Antineoplastic Activity of Rhus trilobata Nutt. (Anacardiaceae) against Ovarian Cancer and Identification of Active Metabolites in This Pathology

Plants 2021, 10(10), 2074; https://doi.org/10.3390/plants10102074
by Luis Varela-Rodríguez 1,2, Blanca Sánchez-Ramírez 2,*, Erika Saenz-Pardo-Reyes 1, José Juan Ordaz-Ortiz 3, Rodrigo Daniel Castellanos-Mijangos 4, Verónica Ivonne Hernández-Ramírez 5, Carlos Martín Cerda-García-Rojas 6, Carmen González-Horta 2 and Patricia Talamás-Rohana 5,*
Reviewer 1: Anonymous
Reviewer 2: Anonymous
Plants 2021, 10(10), 2074; https://doi.org/10.3390/plants10102074
Submission received: 24 August 2021 / Revised: 27 September 2021 / Accepted: 28 September 2021 / Published: 30 September 2021
(This article belongs to the Special Issue Anticancer Compounds in Plants)

Round 1

Reviewer 1 Report

Dear authors, 

my main comments is related to the design of the study and the bias you have made which happens often when it comes to the work with mixtures of natural products and their biological activity. As you have said in line 235/236: 

"In silico analysis and bibliographic search of the medici- 235 nal properties of major metabolites in AF02-RHTR were carried out to determine its pos- 236 sible activity against ovarian cancer"

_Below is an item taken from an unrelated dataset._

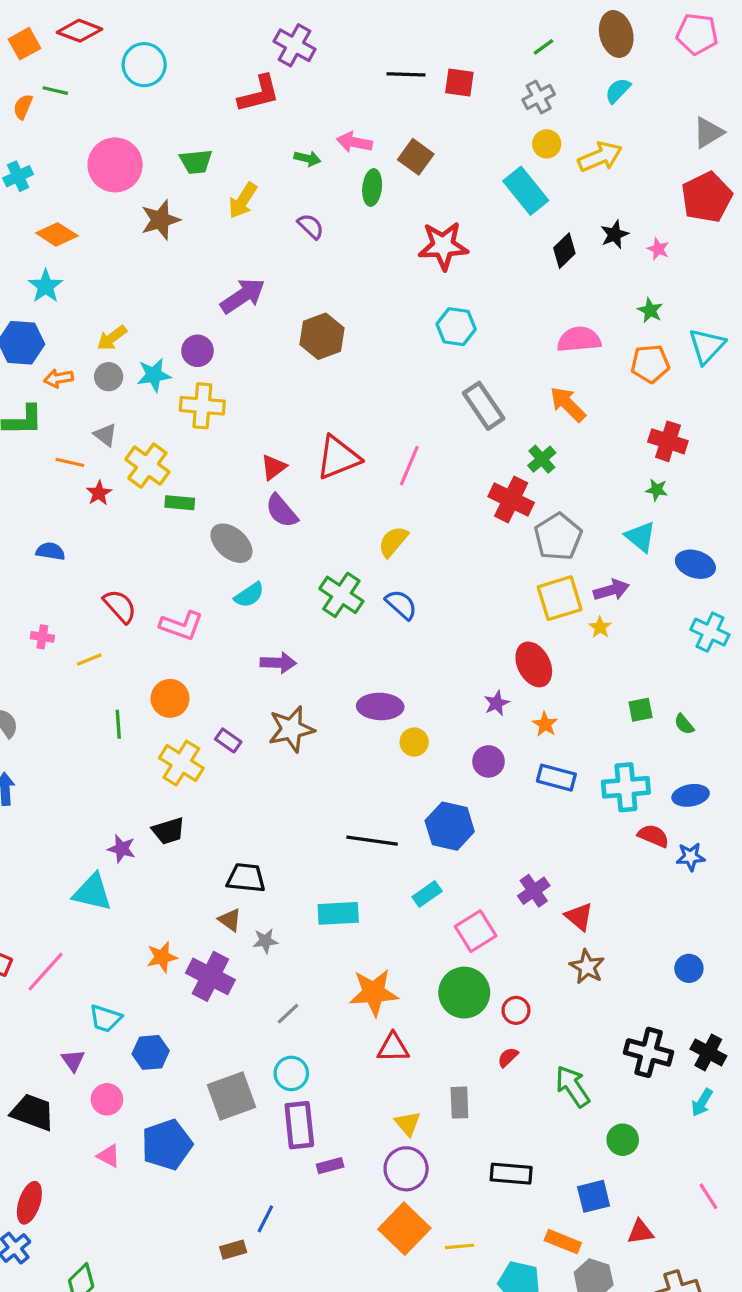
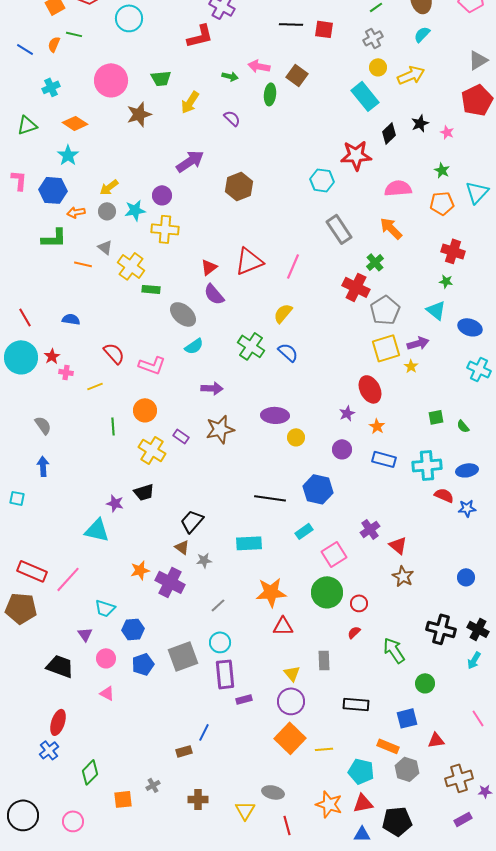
red star: (443, 246) -> (356, 155), moved
red star: (99, 493) -> (52, 356), moved
black trapezoid: (246, 878) -> (192, 521), turned -55
blue pentagon: (167, 1145) -> (143, 664), moved, size x0.7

I would love to comment I am well aware of the fact that many studies related to the natural compounds and their biological activity focuses on the most abundant natural products instead of watching the whole picture and respecting the pharmacological principle where even some molecule has a small amount in plant extract, it can have a powerful effect. Not to mention the synergism where there are a number of studies showed that the metabolites in the mixture have a more powerful effect, than isolated and tested as pure. Therefore focusing only on the most abundant metabolites and studying them in more detail, creates a bias and potentially wrong conclusions if you ignore the rest of the found metabolites, and you have analyzed 24 compounds. Could you please write something like a disclaimer where you state that you are aware of the fact there might be some more metabolites responsible for the activity, or synergism, whilst you have a focus on these, but there is still space for more in-depth studies? I know you have written something like this in relation to the selected pure compounds, but still I would love you to clear out that the design of the study may have created some bias and there might be some more metabolites worth studying. Besides this, I don't have much of the comments since the writing was clear, methods well described, results well presented. 

Author Response

Answer:

We would like to thank Reviewer 1 for his/her comments and observations to improve this article. We hope to accommodate your requests.

 

For this purpose, the following modifications were made to the manuscript:

 The authors have added a complete paragraph in the manuscript to mention the following:

Page 7, lines 233-234

 “To delimit the scope of this study, the experimental design was focused on an …”

 Page 7, lines 236-240

 “However, the choice of this design most likely generated a bias in which possibly, unintentionally, some active compound in low concentration or the synergistic effect that can be generated by the combined presence of several compounds were omitted. This opens the possibility for future studies aimed at elucidating these two possibilities, either by our own group or by members of the community interested in studying natural compounds with potential anticancer bioactivity.

 

We also would like to point out that this study is the first approach to understanding the antineoplastic activity of RHTR. Therefore, the selection and implementation of the experimental design mentioned in the manuscript intended to simplify obtaining results for this purpose and thus elucidate the pharmacological potential of this plant, avoiding the complexity of its nature. We thus thank Reviewer 1 for his/her valuable comments. We hope to be addressing the medicinal properties of RHTR in a more general way soon.

Reviewer 2 Report

After reviewing the article entitled: “Antineoplastic activity of Rhus trilobata Nutt. (Anacardiaceae) against ovarian cancer and identification of active metabolites 3 in this pathology”. I noted a high quality of the work and well written and planned.

 

The research is focused on Rhus trilobata (RHTR), which is a medicinal plant with cytotoxic activity in different cancer cell lines. However, the active compounds in this plant against ovarian cancer are unknown. This study aimed to evaluate the antineoplastic activity of RHTR and identify its active metabolites against ovarian cancer.  As results: The metabolite profile of AF02 showed a higher abundance of flavonoid and lipid compounds compared with AE by UPLC-MSE. Gallic acid and myricetin were the most active compounds in RHTR against SKOV-3 cells with 50/166 μg/mL (p ≤ 0.05, ANOVA). Antineoplastic studies in Nu/Nu female mice with subcutaneous SKOV-3 cells xenotransplant revealed that 200 mg/kg/i.p. of AE and AF02 inhibited ovarian tumor lesions from 37.6 to 49 % after 28 days (p ≤ 0.05, ANOVA). In conclusion, RHTR has antineoplastic activity against ovarian cancer by a cytostatic effect related to gallic acid and myricetin. Therefore, RHTR could be a complementary treatment for this pathology.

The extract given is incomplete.